Paula Cooper, in 1971.

Paula Cooper, in 1971.


The U.S. French Embassy announced today that sculptor Carl Andre and gallerist Paula Cooper were honored with France’s Order of Arts and Letters, given to those who make significant contributions to French arts and culture. Andre was named commandeur of the Order; Cooper, who had previously been named a chevalier in 2002, was promoted to officier.

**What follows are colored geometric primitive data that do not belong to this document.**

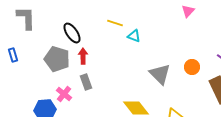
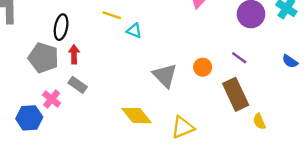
black ellipse: (72, 33) -> (61, 27), turned 45
gray rectangle: (86, 82) -> (78, 85), turned -35

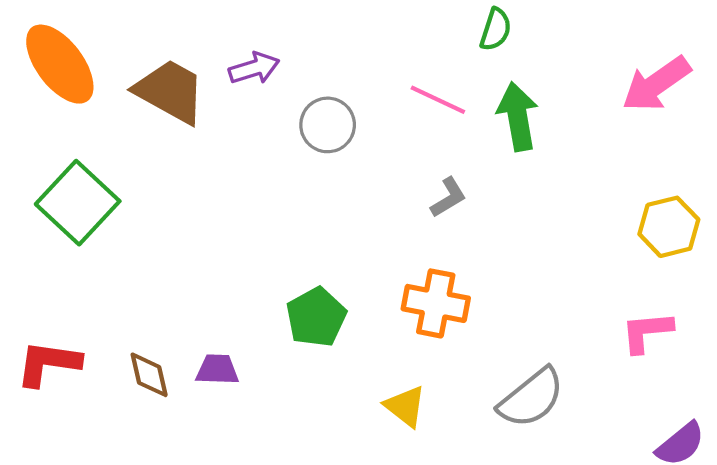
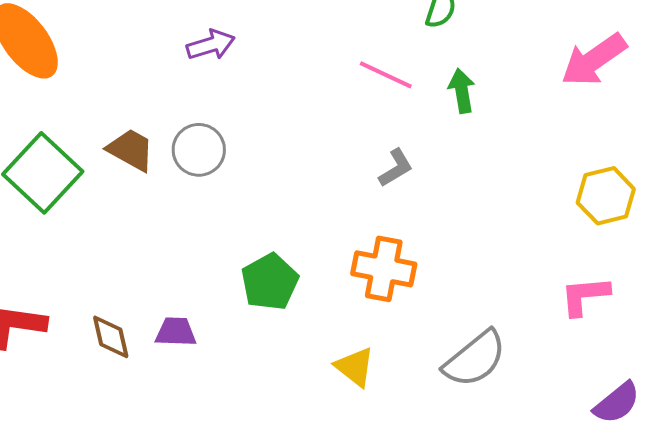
brown trapezoid: (170, 91) -> (131, 150), moved, size x0.7
green arrow: (518, 117) -> (462, 91), size x0.7
gray circle: (328, 125) -> (199, 150), moved

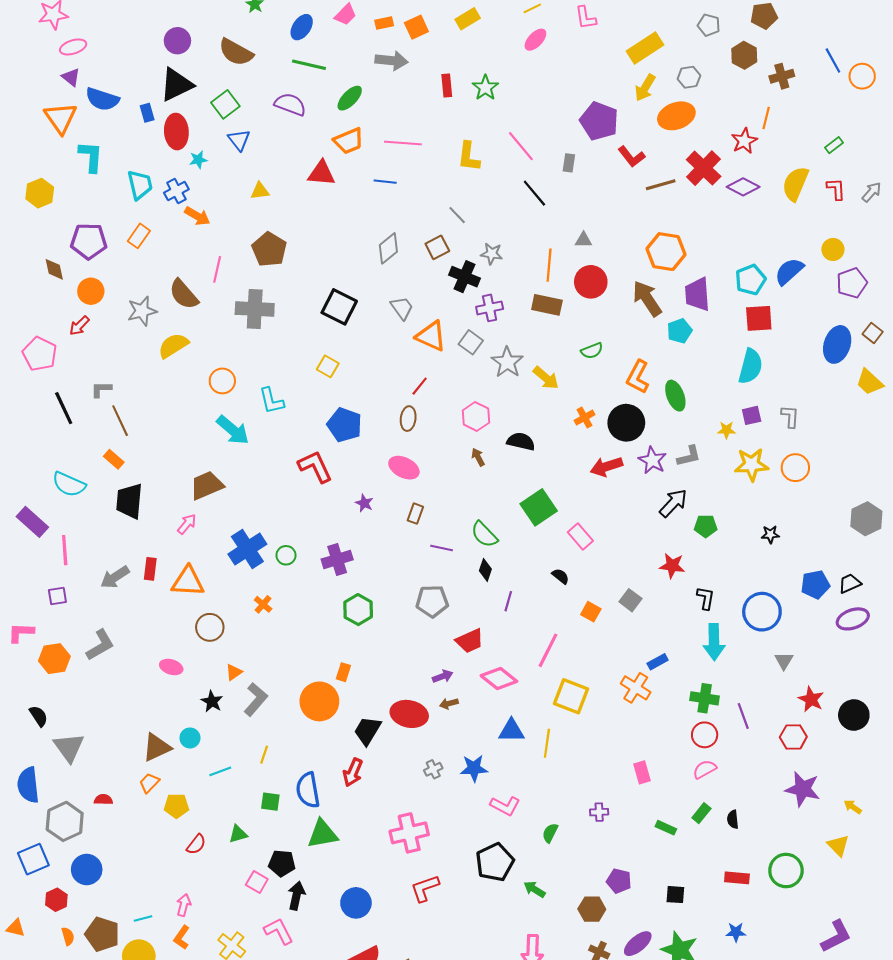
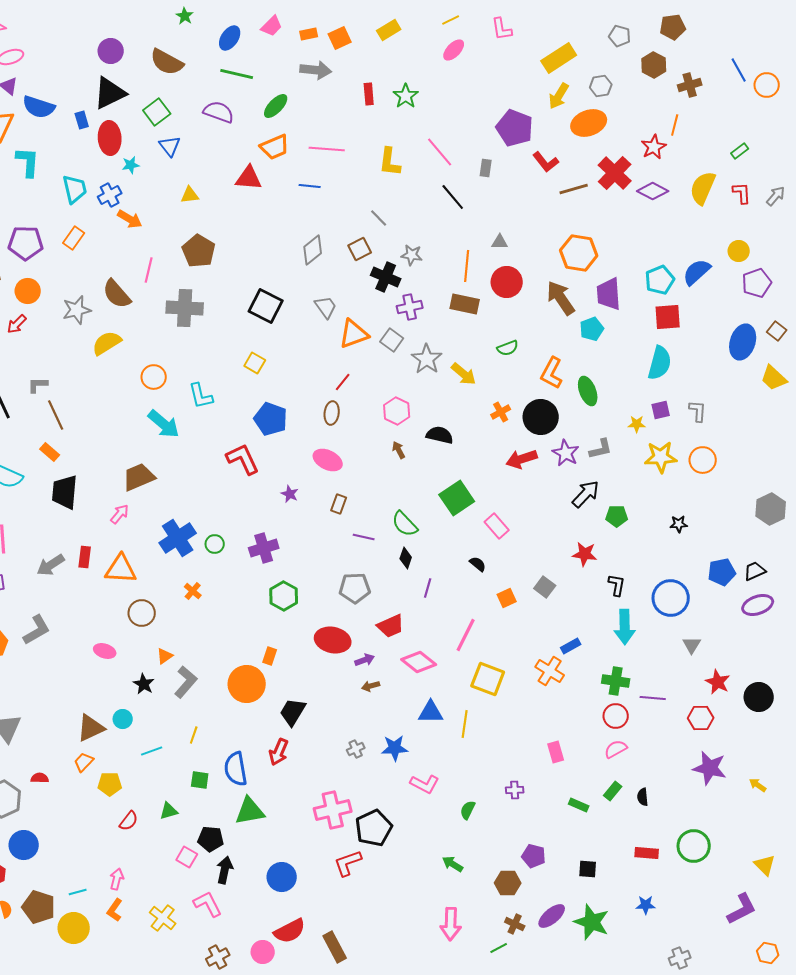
orange triangle: (431, 336) -> (354, 334), turned -44
orange square: (591, 612) -> (507, 598), turned 36
red ellipse: (409, 714) -> (333, 640), moved
purple line: (743, 716) -> (653, 698), turned -65
yellow triangle: (838, 845) -> (765, 865), moved
black pentagon: (495, 862) -> (374, 828), moved

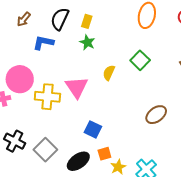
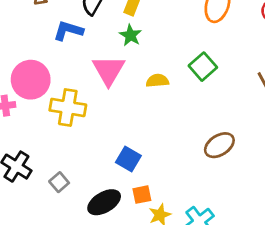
yellow semicircle: (109, 73) -> (157, 81), turned 56
pink triangle: (77, 87) -> (109, 70), moved
gray square: (45, 150) -> (59, 182), size x0.6

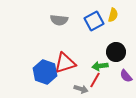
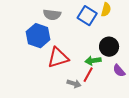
blue square: (94, 21) -> (87, 16), turned -30
blue hexagon: (45, 72) -> (38, 36), moved

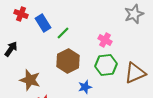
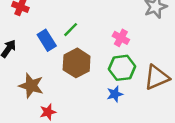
blue rectangle: (43, 23) -> (47, 40), moved
blue star: (85, 87) -> (115, 94), moved

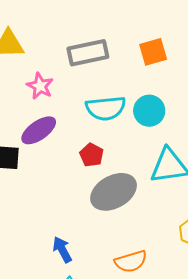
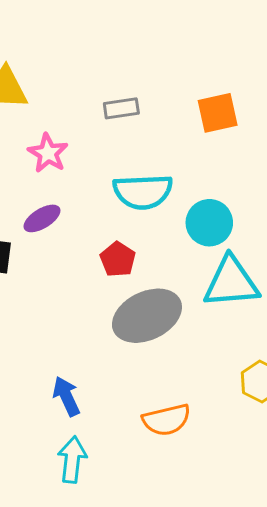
gray rectangle: (88, 53) -> (121, 108), size x0.6
cyan circle: (149, 111) -> (209, 223), moved
purple ellipse: (39, 130) -> (42, 218), size x0.7

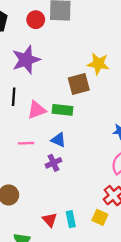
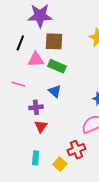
brown square: (79, 84) -> (54, 41), moved
blue triangle: (58, 140) -> (55, 91), moved
red triangle: (50, 220) -> (41, 126), moved

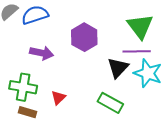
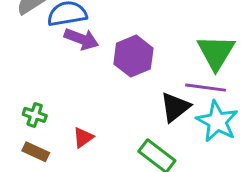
purple arrow: (42, 53) -> (81, 39), moved
green cross: (23, 87) -> (35, 115), size x0.6

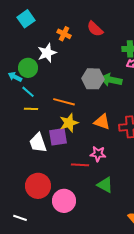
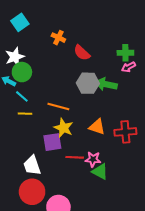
red semicircle: (95, 29) -> (82, 53), moved
white star: (47, 53) -> (15, 57), moved
yellow star: (69, 123) -> (64, 128), turned -30
white trapezoid: (38, 143) -> (32, 165), moved
red line: (80, 165) -> (75, 157), moved
green triangle: (105, 185) -> (100, 171), moved

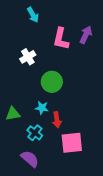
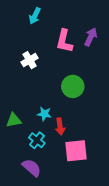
cyan arrow: (33, 15) -> (35, 16), turned 56
green circle: (52, 82) -> (73, 86), moved

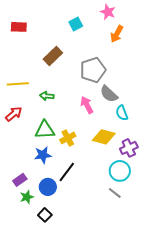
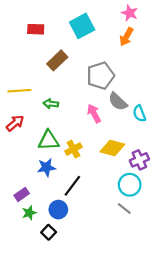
pink star: (108, 12) -> (130, 13), moved
cyan square: (76, 24) -> (82, 26), size x1.6
red rectangle: (19, 27) -> (36, 29), moved
cyan semicircle: (122, 113) -> (139, 113), moved
blue circle: (48, 187) -> (58, 210), moved

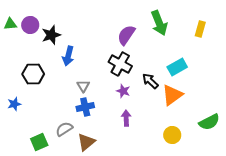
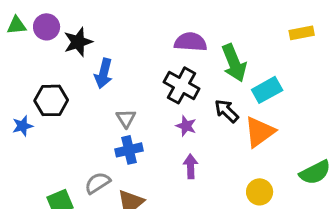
green arrow: (159, 23) -> (234, 63), moved
yellow rectangle: (200, 29) -> (302, 33), turned 63
purple semicircle: (126, 35) -> (191, 42), turned 60
blue star: (14, 104) -> (23, 126), moved

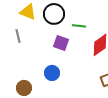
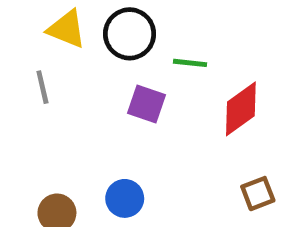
blue circle: (52, 73) -> (125, 198), moved

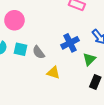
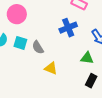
blue cross: (70, 43) -> (68, 28), moved
green triangle: (89, 59) -> (87, 58), turned 48

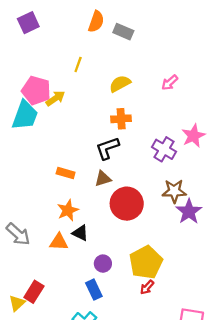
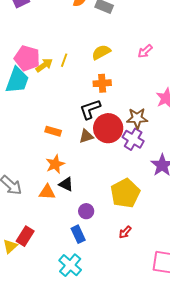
yellow line: (78, 64) -> (64, 60), moved
purple cross: (164, 149) -> (133, 139), moved
brown star: (174, 191) -> (137, 118), moved
red circle: (127, 204) -> (108, 128), moved
yellow pentagon: (146, 262) -> (125, 193), moved

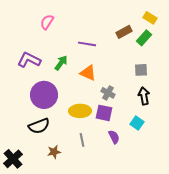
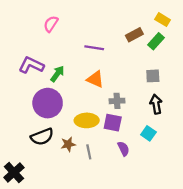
green arrow: (61, 63) -> (57, 74), moved
gray cross: (108, 93) -> (117, 101), turned -32
brown star: (54, 152) -> (68, 144), moved

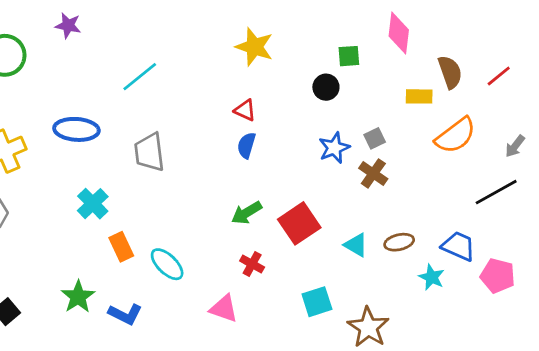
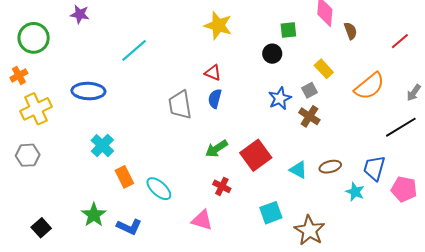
brown semicircle: (450, 72) -> (350, 31), moved, size x0.7
yellow rectangle: (419, 96) -> (324, 69), moved, turned 48
gray trapezoid: (149, 152) -> (180, 105), moved
blue trapezoid: (458, 246) -> (374, 168), turned -96

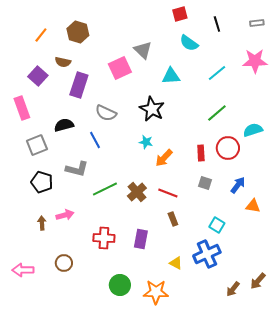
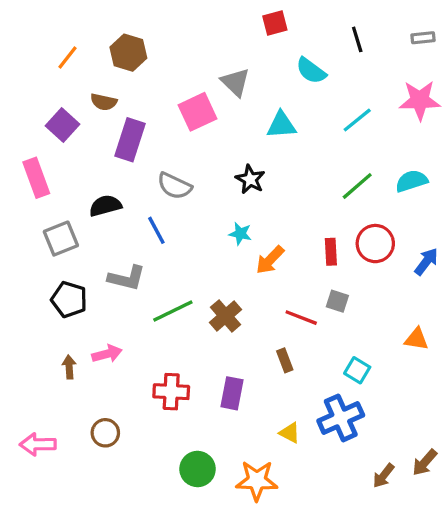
red square: (180, 14) -> (275, 23), moved
black star: (152, 109) -> (250, 179), size x0.7
cyan semicircle: (253, 130) -> (411, 181), moved
blue arrow: (238, 185) -> (426, 262), moved
red line: (168, 193) -> (301, 318), moved

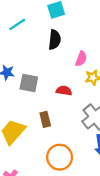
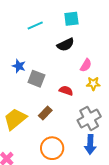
black semicircle: (55, 40) -> (66, 45), turned 48
brown rectangle: (45, 119) -> (45, 113), turned 48

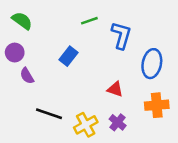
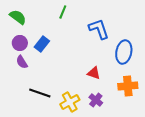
green line: (89, 21) -> (63, 12), moved, turned -48
blue L-shape: (121, 35) -> (99, 29), turned -35
purple circle: (15, 53) -> (20, 43), moved
blue rectangle: (69, 56) -> (42, 44), moved

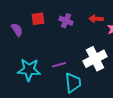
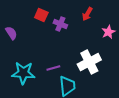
red square: (38, 19) -> (41, 15), moved, turned 32
red arrow: (96, 19) -> (87, 14), moved, turned -64

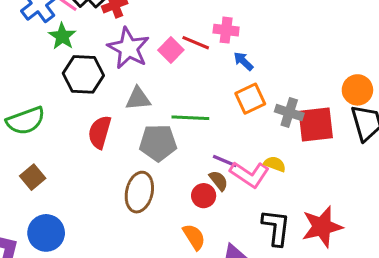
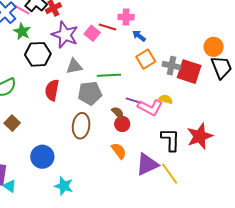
red square: (316, 125) -> (189, 72), turned 30
brown semicircle: (219, 181) -> (118, 113), moved
blue circle: (46, 233) -> (42, 157), moved

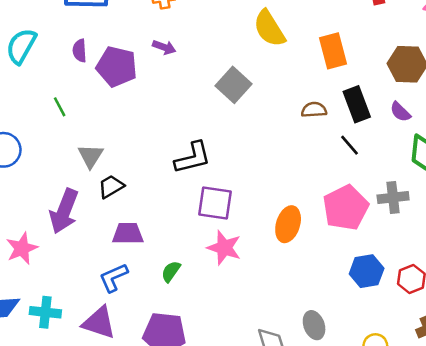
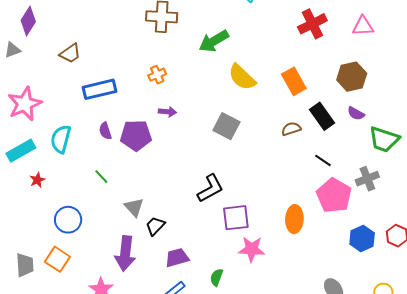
black line: (349, 145) -> (323, 160), moved

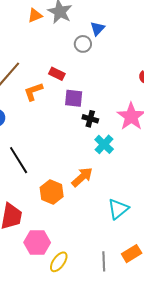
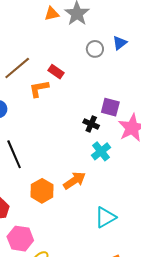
blue triangle: (97, 29) -> (120, 43), moved
red rectangle: (57, 74) -> (56, 72), moved
purple square: (74, 98) -> (110, 107), moved

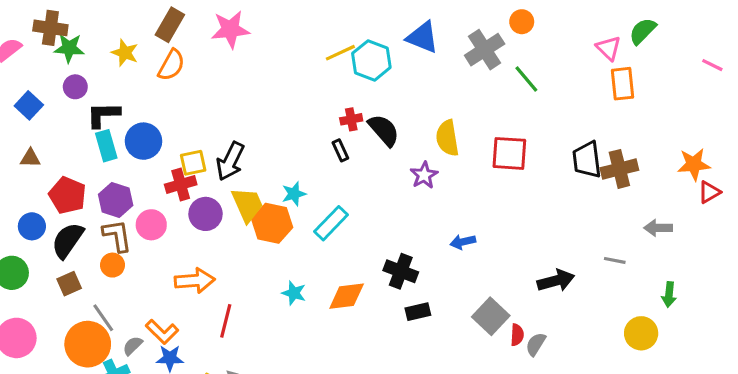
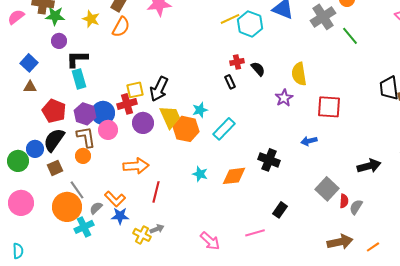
blue square: (29, 105) -> (29, 63), moved
black semicircle: (384, 130) -> (258, 69), size x0.7
blue circle: (143, 141) -> (103, 113), moved
red square: (509, 153) -> (329, 107), moved
blue circle: (32, 226) -> (35, 149), moved
black rectangle: (418, 312) -> (280, 210), moved, turned -42

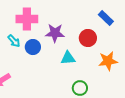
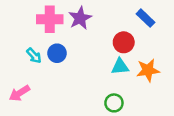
purple star: (55, 33) -> (80, 18), moved, turned -30
cyan arrow: (14, 41) -> (34, 56), moved
cyan triangle: (68, 58) -> (120, 67), moved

Andre is recognized as one of the most important American Minimalist artists. His work, which often takes the form of wooden blocks laid out in grids, has been shown at Cooper’s New York gallery since 1968, when it appeared in the gallery’s first exhibition, a benefit show for students protesting the Vietnam War. Paula Cooper Gallery began representing Andre in 1978, and continues to do so today. (Andre’s work is currently on view in the gallery’s group show “The Xerox Book.”) Next year, Andre’s Dia:Beacon retrospective will travel to Musée d’Art Moderne de la Ville de Paris.

Cooper first opened her eponymous gallery in New York in 1968, in SoHo. Since then, she has moved to Chelsea and come to represent important Minimalists, Conceptualists, and contemporary mid-career artists, such as Sophie Calle, Christian Marclay, and Walid Raad. Two of Cooper’s artists have done work for the French Pavilion at the Venice Biennale—Calle, in 2007, and Céleste Boursier-Mougenot, at this year’s biennial.

“The relationship between Carl Andre’s art and the Paula Cooper gallery has helped bring both of you to the esteemed positions you hold in the art world,” Cultural Counselor Bénédicte de Montlaur said in a statement. “As a team and as individuals, you have transformed art and the way the public encounters art.”